▶ **WHAT THE TASK REQUIRES**:
Of the lines below, reproduce exactly those from the line containing "Comunicado: IN MEMORIAM JUAN" to the end, including both the first and the last.
--- RECORDED INFORMATION ---
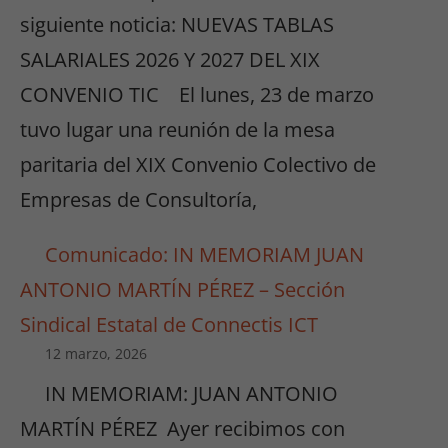
siguiente noticia: NUEVAS TABLAS
SALARIALES 2026 Y 2027 DEL XIX
CONVENIO TIC El lunes, 23 de marzo
tuvo lugar una reunión de la mesa
paritaria del XIX Convenio Colectivo de
Empresas de Consultoría,
Comunicado: IN MEMORIAM JUAN
ANTONIO MARTÍN PÉREZ – Sección
Sindical Estatal de Connectis ICT
12 marzo, 2026
IN MEMORIAM: JUAN ANTONIO
MARTÍN PÉREZ Ayer recibimos con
---
▶ **ANSWER SPACE**:
Comunicado: IN MEMORIAM JUAN
ANTONIO MARTÍN PÉREZ – Sección
Sindical Estatal de Connectis ICT
12 marzo, 2026
IN MEMORIAM: JUAN ANTONIO
MARTÍN PÉREZ Ayer recibimos con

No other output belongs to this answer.